Однажды он был очень удивлен: к нему подошел маленький, сморщенный и иссохший человек без возраста.
– Ах, нехорошо забывать прежних друзей и учителей!
Но Алексей отлично узнал его. Хариакис, правда, мало изменился, да и мало преуспел за эти годы. От него так же пахло чесноком, и так же был заплатан его плащ, в седой щетинке подбородок.
– Ну, значит, плохо я тебя учил! После Плотина – паперть, чашка, рубище… И ты доволен? Тебе нравится сидеть здесь, среди всех этих бездельников?
– Да, я доволен.
– И собирать жалкие гроши?
Алексей наклонил голову.
– Ах, понимаю! Ты не просто же сидишь, ты этим отрицаешь прошлое, богатство, семью, родину…
– Я делаю, что мне указано.
– Ну да, вы все, юродивые, говорите так. Пожалуй, тут есть даже смысл… Но все-таки родиться сыном Евфимия, изучать философию и красноречие, чтоб оказаться на паперти… Впрочем, я же сам громил тебе богатых. Я еще менее сейчас люблю их. Но теперь я поумнел. Ни философиями, ни сидениями тут не поделать ничего. Нужно другое.
Хариакис оглянулся.
– Слушай, я хочу с тобой поговорить, но не на людях.

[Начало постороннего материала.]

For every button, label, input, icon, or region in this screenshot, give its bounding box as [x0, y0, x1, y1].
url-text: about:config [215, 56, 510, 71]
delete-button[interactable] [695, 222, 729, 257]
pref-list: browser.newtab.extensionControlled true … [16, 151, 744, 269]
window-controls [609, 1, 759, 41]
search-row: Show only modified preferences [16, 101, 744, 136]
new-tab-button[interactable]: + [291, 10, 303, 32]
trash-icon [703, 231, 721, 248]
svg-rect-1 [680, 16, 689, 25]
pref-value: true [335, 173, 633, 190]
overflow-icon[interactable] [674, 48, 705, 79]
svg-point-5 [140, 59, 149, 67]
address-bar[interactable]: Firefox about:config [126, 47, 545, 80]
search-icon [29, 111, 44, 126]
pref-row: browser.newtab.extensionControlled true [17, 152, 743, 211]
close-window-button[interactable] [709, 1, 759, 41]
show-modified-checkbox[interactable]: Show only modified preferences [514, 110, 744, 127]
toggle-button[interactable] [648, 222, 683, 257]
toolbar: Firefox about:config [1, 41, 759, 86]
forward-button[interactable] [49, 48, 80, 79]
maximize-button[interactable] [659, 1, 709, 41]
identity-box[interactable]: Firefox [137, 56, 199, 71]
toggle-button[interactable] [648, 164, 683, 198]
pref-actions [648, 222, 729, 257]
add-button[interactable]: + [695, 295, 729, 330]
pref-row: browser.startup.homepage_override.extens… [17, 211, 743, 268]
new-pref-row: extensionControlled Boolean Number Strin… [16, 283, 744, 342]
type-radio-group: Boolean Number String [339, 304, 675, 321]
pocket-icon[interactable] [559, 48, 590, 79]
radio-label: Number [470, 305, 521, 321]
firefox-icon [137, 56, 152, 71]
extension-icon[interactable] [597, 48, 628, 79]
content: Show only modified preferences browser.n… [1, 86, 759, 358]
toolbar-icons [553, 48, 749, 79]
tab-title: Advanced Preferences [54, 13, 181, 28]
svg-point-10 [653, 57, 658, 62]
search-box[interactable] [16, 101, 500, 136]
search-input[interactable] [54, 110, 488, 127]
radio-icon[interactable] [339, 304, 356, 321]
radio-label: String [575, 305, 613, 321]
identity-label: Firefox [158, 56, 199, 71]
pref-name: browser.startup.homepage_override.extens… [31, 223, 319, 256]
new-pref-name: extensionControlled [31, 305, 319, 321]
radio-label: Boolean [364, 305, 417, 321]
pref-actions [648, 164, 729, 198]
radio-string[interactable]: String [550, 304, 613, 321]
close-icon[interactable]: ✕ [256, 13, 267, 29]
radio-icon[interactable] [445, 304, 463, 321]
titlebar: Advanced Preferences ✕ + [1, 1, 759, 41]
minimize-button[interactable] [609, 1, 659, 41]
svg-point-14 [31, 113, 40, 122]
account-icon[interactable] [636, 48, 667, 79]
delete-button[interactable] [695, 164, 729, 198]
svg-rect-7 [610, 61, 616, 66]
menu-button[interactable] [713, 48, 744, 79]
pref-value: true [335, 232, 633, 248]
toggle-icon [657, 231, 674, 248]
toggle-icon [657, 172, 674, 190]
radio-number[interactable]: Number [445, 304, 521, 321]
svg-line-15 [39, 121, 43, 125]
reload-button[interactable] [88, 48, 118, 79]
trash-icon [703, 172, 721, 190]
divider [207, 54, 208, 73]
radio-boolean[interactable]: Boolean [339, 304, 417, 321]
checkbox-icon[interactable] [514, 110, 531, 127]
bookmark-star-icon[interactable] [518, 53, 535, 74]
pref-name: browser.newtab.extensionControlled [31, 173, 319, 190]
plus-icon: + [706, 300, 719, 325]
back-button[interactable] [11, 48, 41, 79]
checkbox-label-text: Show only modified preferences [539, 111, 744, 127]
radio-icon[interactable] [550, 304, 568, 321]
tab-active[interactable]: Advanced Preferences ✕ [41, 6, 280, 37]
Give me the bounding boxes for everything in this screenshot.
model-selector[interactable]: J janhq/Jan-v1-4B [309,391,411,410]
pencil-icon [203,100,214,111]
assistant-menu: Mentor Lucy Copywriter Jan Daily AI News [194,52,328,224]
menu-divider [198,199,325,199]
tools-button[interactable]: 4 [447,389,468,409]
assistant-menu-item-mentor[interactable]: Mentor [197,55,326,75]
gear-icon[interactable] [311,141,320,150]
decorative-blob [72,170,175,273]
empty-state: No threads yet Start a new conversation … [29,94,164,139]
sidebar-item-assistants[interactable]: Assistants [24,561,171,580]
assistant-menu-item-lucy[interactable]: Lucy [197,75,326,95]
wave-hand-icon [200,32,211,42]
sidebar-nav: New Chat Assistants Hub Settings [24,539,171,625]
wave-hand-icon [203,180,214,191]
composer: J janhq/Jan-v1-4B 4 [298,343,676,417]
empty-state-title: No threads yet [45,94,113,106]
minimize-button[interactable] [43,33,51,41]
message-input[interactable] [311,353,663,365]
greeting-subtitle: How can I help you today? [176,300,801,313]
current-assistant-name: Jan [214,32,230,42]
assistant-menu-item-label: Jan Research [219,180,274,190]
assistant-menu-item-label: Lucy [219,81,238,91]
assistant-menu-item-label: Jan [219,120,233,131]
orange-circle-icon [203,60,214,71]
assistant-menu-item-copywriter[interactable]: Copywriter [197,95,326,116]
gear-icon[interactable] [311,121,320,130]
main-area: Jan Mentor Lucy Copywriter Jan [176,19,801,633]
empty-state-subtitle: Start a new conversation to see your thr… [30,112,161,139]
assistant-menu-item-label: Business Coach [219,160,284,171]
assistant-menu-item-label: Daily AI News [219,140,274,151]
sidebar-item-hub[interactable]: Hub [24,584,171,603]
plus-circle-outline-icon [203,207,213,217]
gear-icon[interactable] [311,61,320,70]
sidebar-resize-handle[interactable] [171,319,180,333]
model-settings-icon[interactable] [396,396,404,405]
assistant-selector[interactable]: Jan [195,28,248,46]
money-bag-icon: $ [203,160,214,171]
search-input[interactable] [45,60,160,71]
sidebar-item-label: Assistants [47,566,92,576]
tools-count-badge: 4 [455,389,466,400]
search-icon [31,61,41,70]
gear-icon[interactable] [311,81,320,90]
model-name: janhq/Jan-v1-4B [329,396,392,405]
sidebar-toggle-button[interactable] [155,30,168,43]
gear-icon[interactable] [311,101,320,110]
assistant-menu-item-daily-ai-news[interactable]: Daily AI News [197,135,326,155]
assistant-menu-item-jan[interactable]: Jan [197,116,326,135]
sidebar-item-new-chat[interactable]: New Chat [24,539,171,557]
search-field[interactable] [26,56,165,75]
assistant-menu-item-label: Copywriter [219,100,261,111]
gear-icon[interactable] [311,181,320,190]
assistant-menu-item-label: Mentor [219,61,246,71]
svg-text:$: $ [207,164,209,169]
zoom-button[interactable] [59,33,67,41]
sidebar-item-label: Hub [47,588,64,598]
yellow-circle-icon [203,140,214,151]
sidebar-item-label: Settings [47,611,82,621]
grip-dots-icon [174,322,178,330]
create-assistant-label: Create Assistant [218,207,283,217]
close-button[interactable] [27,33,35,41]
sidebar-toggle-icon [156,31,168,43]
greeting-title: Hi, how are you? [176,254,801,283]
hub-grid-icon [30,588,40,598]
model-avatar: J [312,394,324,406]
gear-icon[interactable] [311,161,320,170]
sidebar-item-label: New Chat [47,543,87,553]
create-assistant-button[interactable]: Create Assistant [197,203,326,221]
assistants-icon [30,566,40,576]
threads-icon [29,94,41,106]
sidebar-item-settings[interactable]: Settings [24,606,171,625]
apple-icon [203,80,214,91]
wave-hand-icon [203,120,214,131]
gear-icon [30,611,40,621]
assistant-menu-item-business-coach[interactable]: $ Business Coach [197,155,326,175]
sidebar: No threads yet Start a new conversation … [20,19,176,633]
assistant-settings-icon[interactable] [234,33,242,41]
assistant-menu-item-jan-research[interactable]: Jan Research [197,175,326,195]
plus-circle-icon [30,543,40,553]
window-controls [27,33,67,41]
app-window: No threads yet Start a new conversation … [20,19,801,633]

Под вечер они сидели в тени фиг и тутов, в Алексеевой любимой рощице. Зной спадал. Цикады верещали. Над дружным, серебристым хором их в остервенении захлебывались басом несколько особенно взъяренных. Далеко, в красных выемках каменоломен, работали полунагие люди. Неземной лиловатостью были одеты горы, и над изумрудом моря у прибрежья, над каймой пенных кружев брезжила мгла белесая.

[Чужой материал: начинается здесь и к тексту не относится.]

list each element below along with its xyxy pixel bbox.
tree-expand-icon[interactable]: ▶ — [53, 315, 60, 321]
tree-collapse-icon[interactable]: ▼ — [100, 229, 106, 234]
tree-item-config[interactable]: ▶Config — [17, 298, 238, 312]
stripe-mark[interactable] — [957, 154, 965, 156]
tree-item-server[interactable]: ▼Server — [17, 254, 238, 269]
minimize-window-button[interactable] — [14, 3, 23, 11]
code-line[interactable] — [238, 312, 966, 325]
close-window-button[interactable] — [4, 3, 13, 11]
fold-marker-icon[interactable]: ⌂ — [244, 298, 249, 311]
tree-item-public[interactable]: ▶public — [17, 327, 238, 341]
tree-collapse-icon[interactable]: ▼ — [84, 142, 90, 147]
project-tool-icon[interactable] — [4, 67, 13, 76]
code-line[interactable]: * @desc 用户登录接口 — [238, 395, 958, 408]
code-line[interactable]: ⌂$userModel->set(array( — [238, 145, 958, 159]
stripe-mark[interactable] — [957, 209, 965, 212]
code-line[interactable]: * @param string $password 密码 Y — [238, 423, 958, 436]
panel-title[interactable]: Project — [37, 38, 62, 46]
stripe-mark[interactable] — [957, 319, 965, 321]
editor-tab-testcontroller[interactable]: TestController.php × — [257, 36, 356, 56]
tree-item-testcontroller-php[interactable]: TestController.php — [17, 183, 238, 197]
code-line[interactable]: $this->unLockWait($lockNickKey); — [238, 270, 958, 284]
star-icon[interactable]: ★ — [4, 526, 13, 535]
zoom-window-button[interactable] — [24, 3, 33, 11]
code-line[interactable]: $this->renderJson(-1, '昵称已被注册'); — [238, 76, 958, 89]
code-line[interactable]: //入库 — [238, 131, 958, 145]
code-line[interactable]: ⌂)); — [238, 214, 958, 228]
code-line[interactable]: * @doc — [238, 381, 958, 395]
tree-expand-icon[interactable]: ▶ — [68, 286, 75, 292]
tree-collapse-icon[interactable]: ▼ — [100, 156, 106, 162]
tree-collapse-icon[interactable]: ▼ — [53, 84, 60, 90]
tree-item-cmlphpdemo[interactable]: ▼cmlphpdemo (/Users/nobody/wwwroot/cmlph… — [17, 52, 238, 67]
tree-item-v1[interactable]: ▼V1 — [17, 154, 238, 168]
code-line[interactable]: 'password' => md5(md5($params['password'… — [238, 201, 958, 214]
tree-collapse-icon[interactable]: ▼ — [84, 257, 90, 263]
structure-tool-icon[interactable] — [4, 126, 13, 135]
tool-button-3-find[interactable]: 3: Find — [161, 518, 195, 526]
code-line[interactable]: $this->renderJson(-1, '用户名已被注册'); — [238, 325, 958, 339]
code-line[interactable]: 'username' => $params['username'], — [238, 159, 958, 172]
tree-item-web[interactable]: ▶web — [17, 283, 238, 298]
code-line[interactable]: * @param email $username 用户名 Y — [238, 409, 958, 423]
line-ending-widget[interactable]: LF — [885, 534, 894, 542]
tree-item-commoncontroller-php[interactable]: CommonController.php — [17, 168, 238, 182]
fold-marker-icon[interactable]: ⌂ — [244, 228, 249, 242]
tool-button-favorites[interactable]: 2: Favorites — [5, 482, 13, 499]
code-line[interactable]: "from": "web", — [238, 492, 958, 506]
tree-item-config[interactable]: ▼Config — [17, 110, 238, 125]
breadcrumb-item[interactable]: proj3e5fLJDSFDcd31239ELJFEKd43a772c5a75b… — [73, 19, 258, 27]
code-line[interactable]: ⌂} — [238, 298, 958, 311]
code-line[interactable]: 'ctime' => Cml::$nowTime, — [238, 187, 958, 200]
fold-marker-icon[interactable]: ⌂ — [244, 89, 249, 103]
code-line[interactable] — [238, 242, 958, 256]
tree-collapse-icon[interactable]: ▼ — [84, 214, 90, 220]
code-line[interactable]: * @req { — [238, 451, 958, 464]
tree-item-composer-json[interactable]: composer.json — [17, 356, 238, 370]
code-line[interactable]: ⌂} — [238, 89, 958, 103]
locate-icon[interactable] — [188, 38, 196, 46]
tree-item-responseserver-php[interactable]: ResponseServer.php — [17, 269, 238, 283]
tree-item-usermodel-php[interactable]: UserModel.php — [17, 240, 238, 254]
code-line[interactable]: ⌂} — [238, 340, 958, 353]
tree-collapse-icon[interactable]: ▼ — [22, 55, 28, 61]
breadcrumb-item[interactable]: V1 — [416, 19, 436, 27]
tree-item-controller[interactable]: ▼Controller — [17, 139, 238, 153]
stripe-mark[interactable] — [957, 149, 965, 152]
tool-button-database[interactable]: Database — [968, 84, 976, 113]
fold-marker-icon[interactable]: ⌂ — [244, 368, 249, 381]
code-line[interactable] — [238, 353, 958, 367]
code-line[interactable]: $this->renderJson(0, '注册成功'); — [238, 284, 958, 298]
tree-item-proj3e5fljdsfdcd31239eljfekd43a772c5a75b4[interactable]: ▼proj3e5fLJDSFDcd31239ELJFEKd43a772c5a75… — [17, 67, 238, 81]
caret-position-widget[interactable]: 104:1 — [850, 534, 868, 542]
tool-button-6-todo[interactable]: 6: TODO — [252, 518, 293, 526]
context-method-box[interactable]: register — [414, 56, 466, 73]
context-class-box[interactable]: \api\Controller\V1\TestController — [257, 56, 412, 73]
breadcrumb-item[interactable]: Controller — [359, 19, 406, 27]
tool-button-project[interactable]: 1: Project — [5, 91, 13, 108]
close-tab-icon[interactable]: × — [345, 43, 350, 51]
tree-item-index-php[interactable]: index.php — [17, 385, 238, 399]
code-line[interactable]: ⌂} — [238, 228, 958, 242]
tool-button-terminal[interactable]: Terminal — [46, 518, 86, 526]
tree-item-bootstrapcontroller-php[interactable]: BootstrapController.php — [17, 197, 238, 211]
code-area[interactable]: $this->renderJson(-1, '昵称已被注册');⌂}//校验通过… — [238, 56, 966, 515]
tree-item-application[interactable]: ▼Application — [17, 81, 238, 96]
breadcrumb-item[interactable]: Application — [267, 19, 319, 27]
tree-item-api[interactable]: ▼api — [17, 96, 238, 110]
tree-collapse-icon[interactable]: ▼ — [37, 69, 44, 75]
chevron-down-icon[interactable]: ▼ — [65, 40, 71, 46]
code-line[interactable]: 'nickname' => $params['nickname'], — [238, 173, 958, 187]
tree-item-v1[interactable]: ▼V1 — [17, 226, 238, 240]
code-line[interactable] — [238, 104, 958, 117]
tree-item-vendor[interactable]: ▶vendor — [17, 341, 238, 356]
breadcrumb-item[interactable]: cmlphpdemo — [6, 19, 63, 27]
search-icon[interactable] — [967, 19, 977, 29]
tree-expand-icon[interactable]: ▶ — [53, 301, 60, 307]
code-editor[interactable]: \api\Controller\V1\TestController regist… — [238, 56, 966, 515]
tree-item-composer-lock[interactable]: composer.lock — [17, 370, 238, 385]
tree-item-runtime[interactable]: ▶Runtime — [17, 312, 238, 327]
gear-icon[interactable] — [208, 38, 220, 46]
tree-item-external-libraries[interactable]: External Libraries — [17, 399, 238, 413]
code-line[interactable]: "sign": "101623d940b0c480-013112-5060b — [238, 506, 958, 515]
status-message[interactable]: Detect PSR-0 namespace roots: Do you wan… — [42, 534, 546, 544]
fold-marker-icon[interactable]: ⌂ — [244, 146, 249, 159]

– Это и называется Божий свет, который ведь я должен принимать, меня сюда назначили! Я созерцаю Божество вместе с Плотином, и я рад бы стать пневматиком и духоносцем, но… ведь кушать надо! А со всеми гностиками[3] – я же нищий, не на что хлебнуть глоток вина, не говоря уже о поцелуе юных уст. А между тем, все эти… – Он указал на белевшие по склонам виллы среди кипарисов, миртов, роз. – Я их ненавижу! Грабители! На чужом поте взошли. Знаешь, – он живо обернулся к Алексею, – я поучал тебя, что Рим обречен, но теперь, когда судьба продолжает меня мыкать, когда я зарабатывал хлеб и писцом, и глашатаем, и сводником, – я возненавидел всех богатых, в Риме ли, Александрии, Тарсе, где угодно. Мир прогнил, надо его разрушить!
Хариакис сделал театральный жест, точно бы сбрасывал рваную хламиду, и, приблизив лицо к самому носу Алексея, срезал себе правой ладонью пальцы левой – для последней убедительности. Желтые глаза его были безумны. Он обрызгал Алексея слюной.
– Я не один. Нас много. Тоже недовольных, жаждущих… И это не впервые здесь… Но ранее, как следует, не удавалось. А теперь мы оснуем новое государство… лучше чем Платоново[4]. Нищие все за нас. Составь дружину и присоединяйся. Мы порастрясем всех, кого следует.